* **SUPPLIED DATA**
□ □ □ □ □

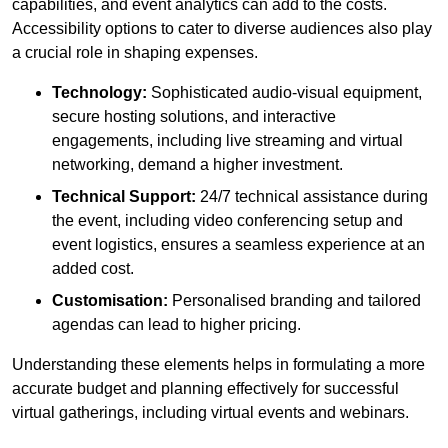
capabilities, and event analytics can add to the costs.
Accessibility options to cater to diverse audiences also play
a crucial role in shaping expenses.
Technology:
Sophisticated audio-visual equipment,
secure hosting solutions, and interactive
engagements, including live streaming and virtual
networking, demand a higher investment.
Technical Support:
24/7 technical assistance during
the event, including video conferencing setup and
event logistics, ensures a seamless experience at an
added cost.
Customisation:
Personalised branding and tailored
agendas can lead to higher pricing.
Understanding these elements helps in formulating a more
accurate budget and planning effectively for successful
virtual gatherings, including virtual events and webinars.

□ □ □ □ □

* **EXERCISE REQUIREMENTS**
Please give an exact copy of the entries above, from the line with "secure hosting solutions, and interactive" down to the line with "the event, including", inclusive, and nothing else.

* **RESULT BELOW**
secure hosting solutions, and interactive
engagements, including live streaming and virtual
networking, demand a higher investment.
Technical Support:
24/7 technical assistance during
the event, including video conferencing setup and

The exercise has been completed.